Once dried, Jessica re-dressed and they wrapped her foot as best they could. She would still be cold, but at least she was alive and would likely keep all her extremities. Marcus remembered when he was a boy, meeting a farmer named Al who’d lost lost fingers to the cold and other accidents. He remembered the farmer describing the aches and pains or just tingling that would sometimes occur in the fingers that were no longer there. It still gave him a shiver almost a century later- though he’d gotten better at hiding it.
He remembered the story he old man told him, saying that as a younger man he’d played the guitar until he’d lost the tips of a finger or two in a threshing accident. At that point he’d switched to the accordion, until he lost fingers to the cold. When he couldn’t play the accordion anymore, he switched to the hammer dulcimer. By the time Marcus met the old man, the only instrument he could play anymore was the Harmonica.
He admired the stubborness and tenacity of the old man. He unwillingness to let any accident or fate prevent him from partaking in his love of music.
With any luck, this Jessica would be alright. Of course, they weren’t out of the woods yet and the shadows already stretched long over the land. But at least the girl was hydrated and responsive. Marcus had melted some water for her from the snow and given it to her. It was a mercy she hadn’t hit her head on a rock or broken her neck with a fall like that.
Remembering what he’d seen in terms of destruction of the branches and the dislodged trees on the way down the ravine reminded him about her story of being chased by wolves. It was such an obvious prevarication that it almost didn’t seem worth asking about.
He shook his head to clear his thoughts. Now that the immediate danger was past, there was the very real problem of what to do to get the girl back to the road and the relative safety of his truck. It had been a 10 minute walk, plus some odd switchbacks, but that was with snowshoes and the girl only had one of those left. Plus, she’d be hopping on one foot. That wouldn’t do.
Marcus realized he’d left his phone in the truck. The damn thing barely got reception anyway, but still. Minor chance was worth more than no chance.
“Jessica, you got a phone?”
“Yeah, I…” she grabbed her pants and went through the pockets. “Yeah, I’ve got it.”
“Great. You got reception?”
“No.” It figured. They probably had the same carrier.
“Well, we’re going to have to figure out how to get you out of here. I don’t have time to be bringing firewood all night and I don’t want to risk you going into shock or dying of exposure. Lemme see your ankle.” It was swollen, purple and angry.”
The whine of a small gas engine became more apparent as it approached the ridge above them and then from up top a voice cried out, “Hey, Marcus, you okay?” Christ. That was all he needed. That darned Amos was here, and he’d probably want to… wait.
“Down here Amos.”
“No, but there’s a girl who is. Heard a scream. She’s got a busted up ankle and we have no reception here. Help me get her to the truck.”
“Sounds good” Sounds good? Marcus had never heard Amos say so little at one time. The engine whirred to life in that fly-buzz register that snowmobiles seem to share with squadrons of mosquitos.
A few minutes later, there was Amos dismounting his snowmobile and digging under the seat for his spare helmet. Well, for once the man’s insistence on doing everything by the book might be of use.
“What’re you doing here?”
“Snowmobiling and I saw your truck with the emergency lights on and the door open on the side of the road. Then I saw tracks and thought… “hey!
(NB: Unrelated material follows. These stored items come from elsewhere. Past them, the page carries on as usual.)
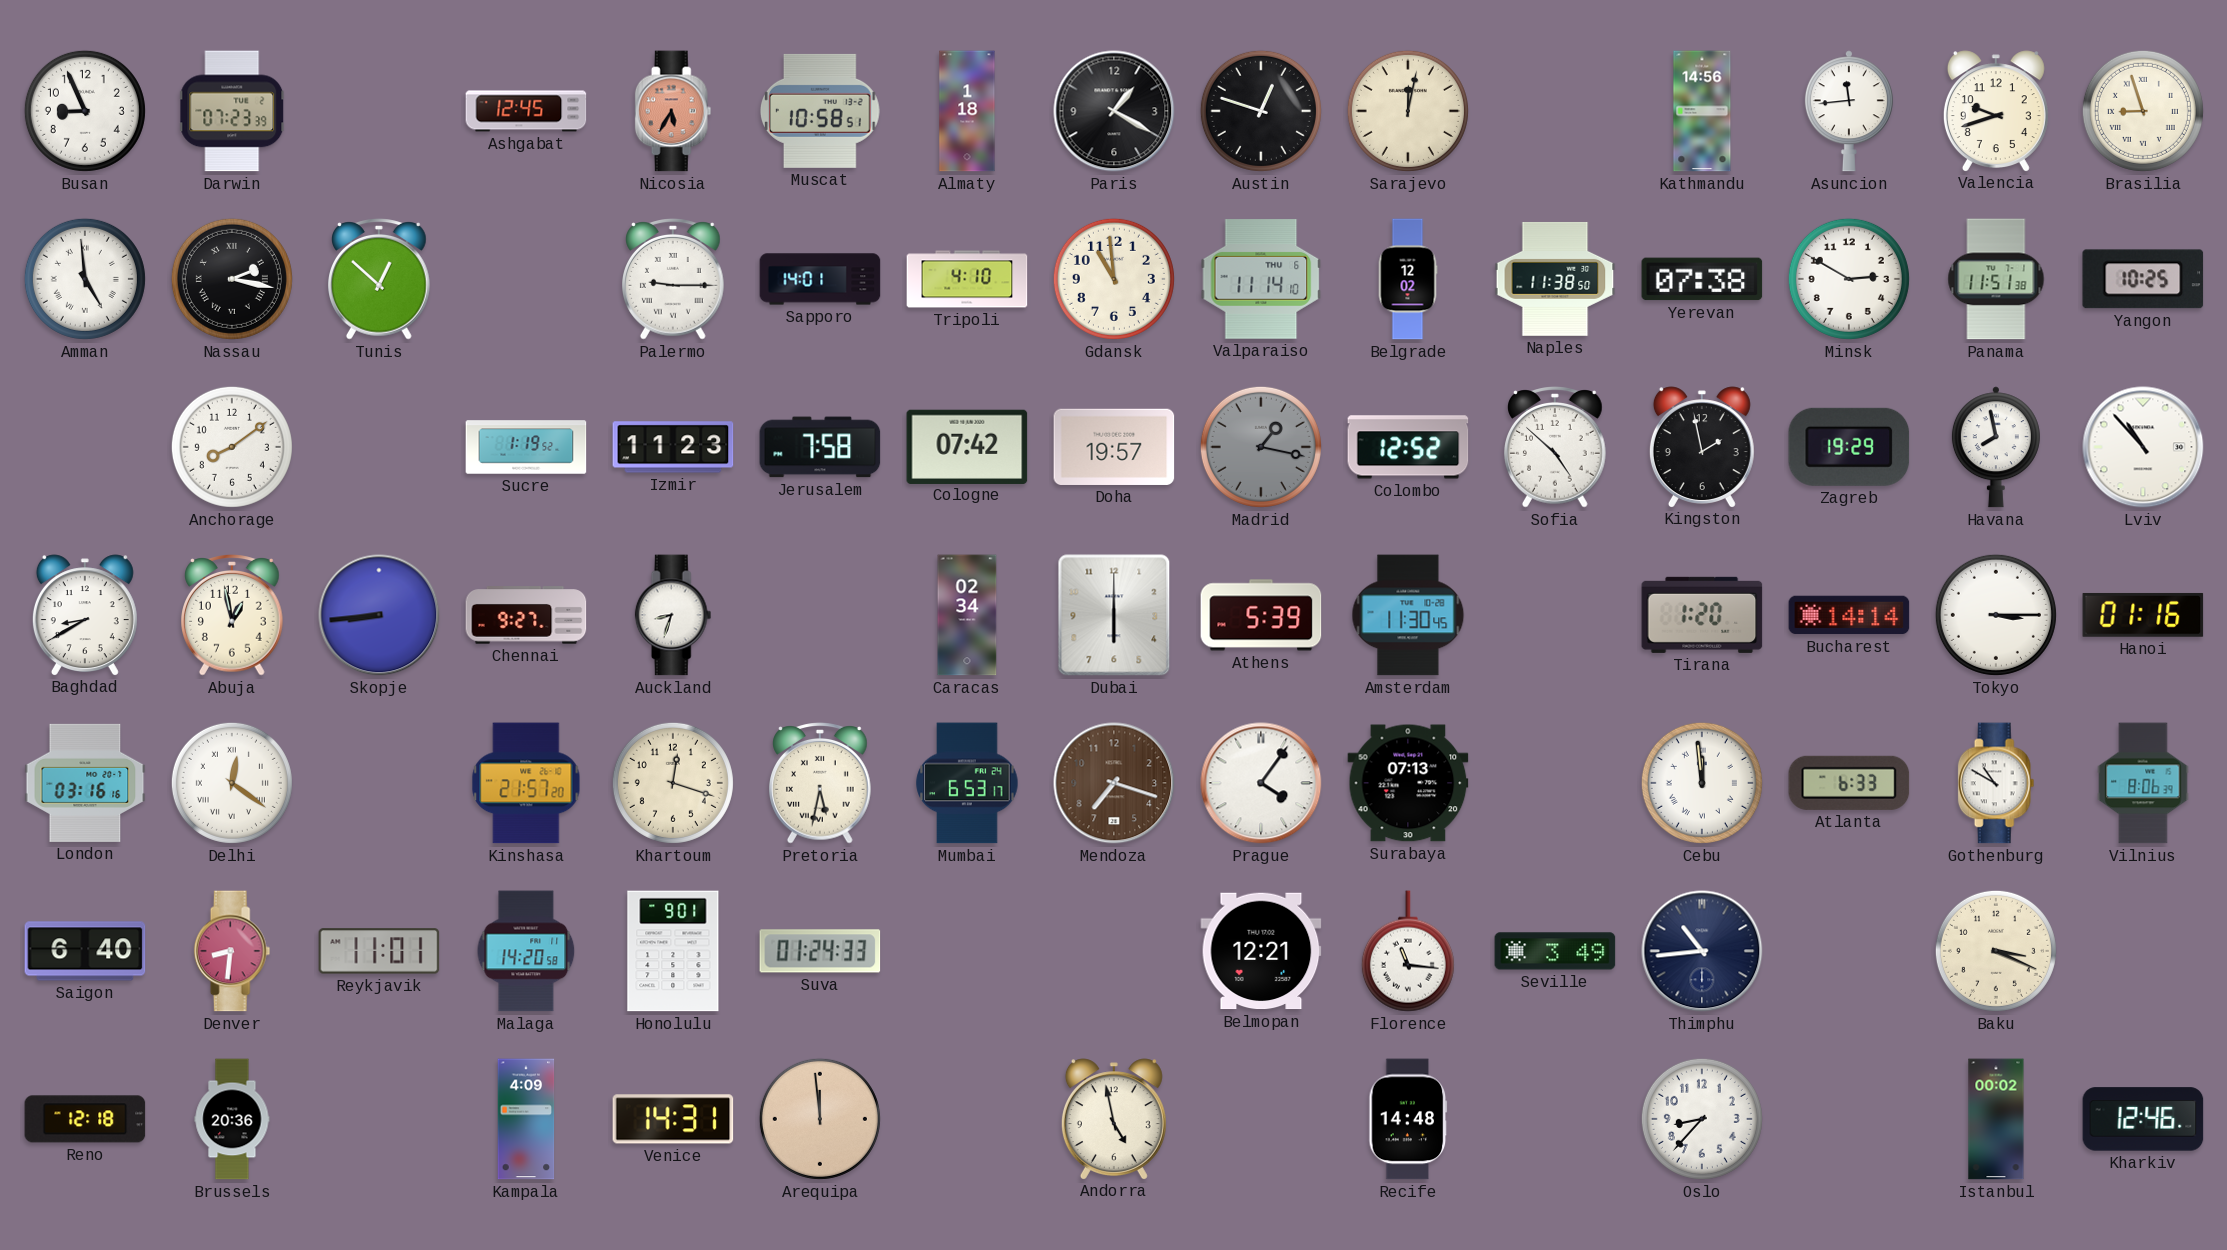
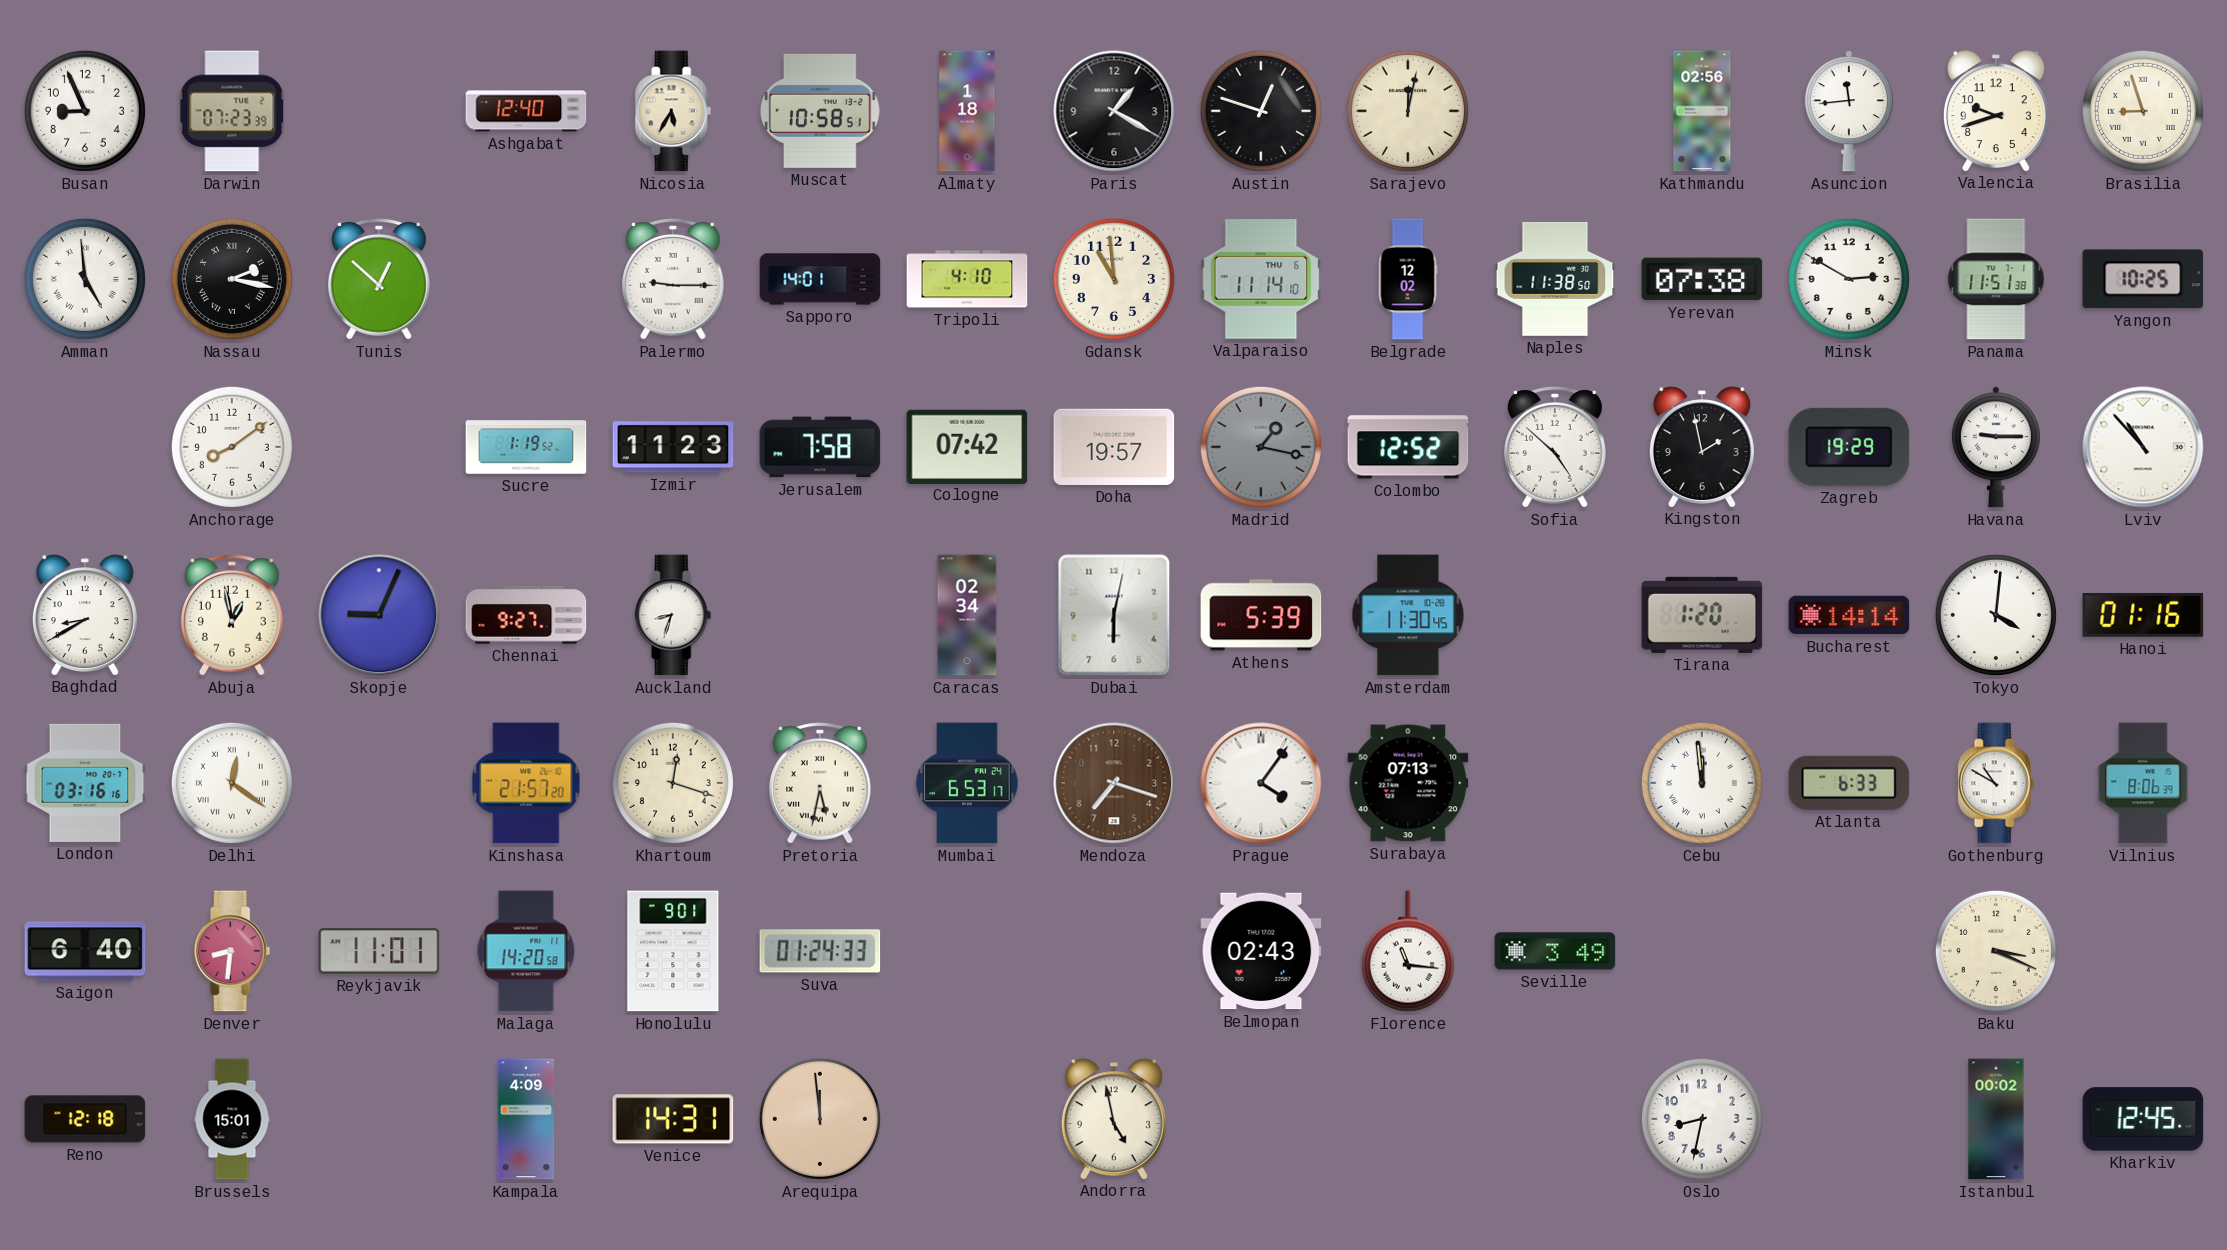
Ashgabat: 12:45 -> 12:40
Nicosia dial: salmon -> cream
Kathmandu: 14:56 -> 02:56
Havana: 7:58 -> 9:15
Skopje: 8:44 -> 9:04
Dubai: 6:00 -> 6:02
Tokyo: 3:15 -> 4:01
Belmopan: 12:21 -> 02:43
Thimphu: 10:44 -> none
Brussels: 20:36 -> 15:01
Recife: 14:48 -> none
Oslo: 8:37 -> 8:32
Kharkiv: 12:46 -> 12:45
If marcus is running in the woods, either he’s in trouble or someone else is.’ And then…”
“Good job.” Said Marcus. “I’m sure you have more you want tell me about it, but let it wait until we get her back to town and in some clothes.”
Amos seemed to just notice the girl next to them covered only in an old saddle blanket. He reddened. Internally, Marcus face-palmed. Amos had to be what, 55? 65? And here he was blushing like little kid. This provoked a similar reaction in Jessica, who up till now had been too concerned about survival to worry about propriety.
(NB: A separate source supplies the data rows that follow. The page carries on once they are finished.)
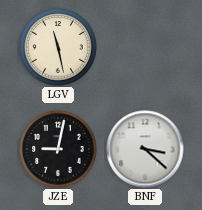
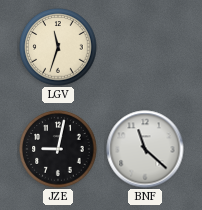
LGV: 11:28 -> 11:33
BNF: 3:22 -> 11:22
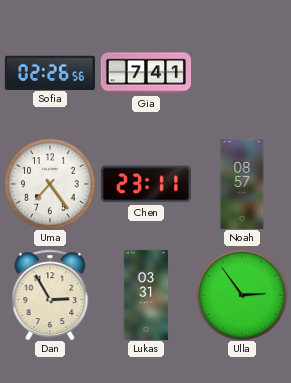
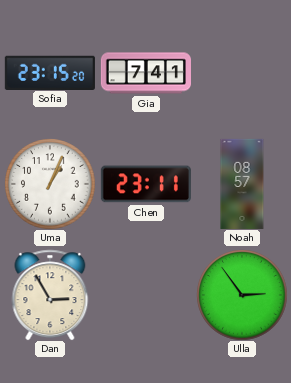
Sofia: 02:26 -> 23:15
Uma: 7:24 -> 1:04
Lukas: 03:31 -> none
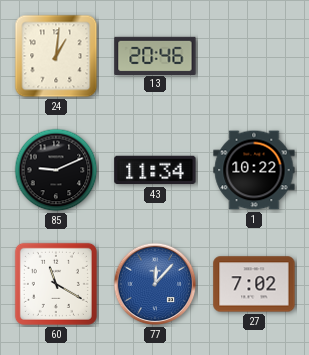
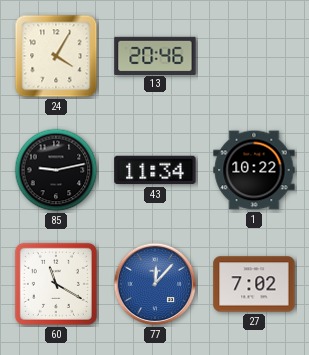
24: 1:01 -> 4:05
85: 9:11 -> 9:13
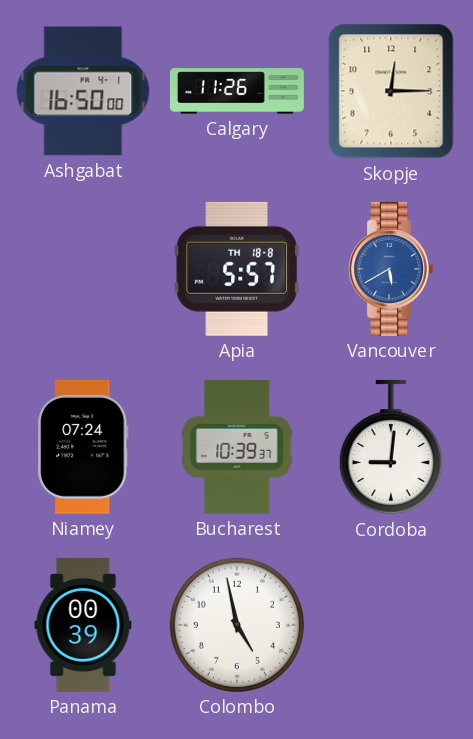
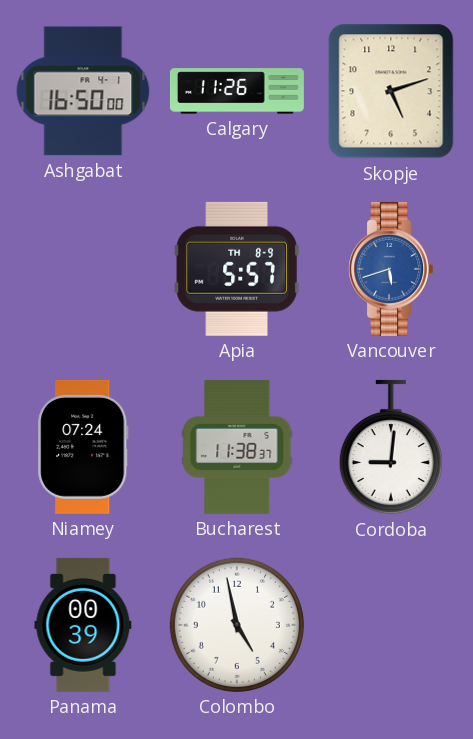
Skopje: 12:15 -> 5:12
Apia date: TH 18-8 -> TH 8-9
Vancouver: 5:40 -> 5:42
Bucharest: 10:39 -> 11:38
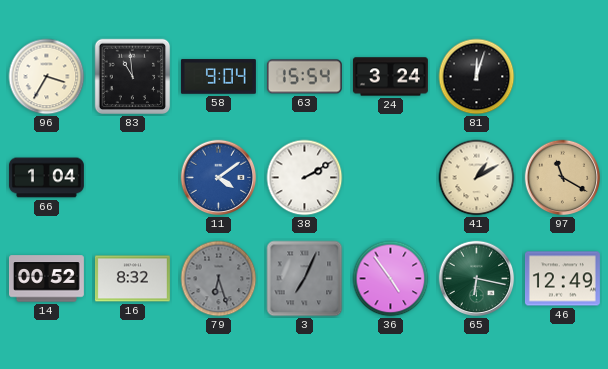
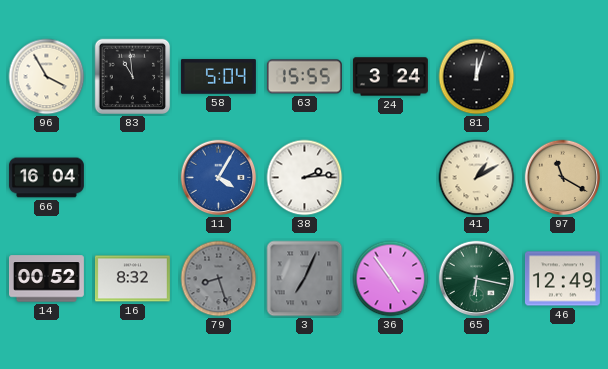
96: 3:35 -> 3:55
58: 9:04 -> 5:04
63: 15:54 -> 15:55
66: 1:04 -> 16:04
11: 4:09 -> 4:05
38: 2:10 -> 2:14
79: 6:27 -> 8:27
“Alright children, let’s get back to the truck. Amos, keys are in the ignition, so start it up and make sure she stays warm. I’ll be there when I can and will put out the fire.”
They fumbled their way on to the snow mobile, with Jessica’s feet still in Marcus’s mittens. The heels hung out a bit and looked silly, but at least it wouldn’t take long to get back, he thought as they rode off toward the truck.
Marcus took one of his snowshoes and used it as a shovel to extinguish the fire, using the tail of it to stir in the ashes and make sure it was completely out. He’d seen what could happen if a fire went underground, or cinders whipped up and wouldn’t leave anything to chance.
Afterward, he put the snowshoes back on, clenched and unclenched his now-chilly fingers and and started back to the truck at a brisk trot.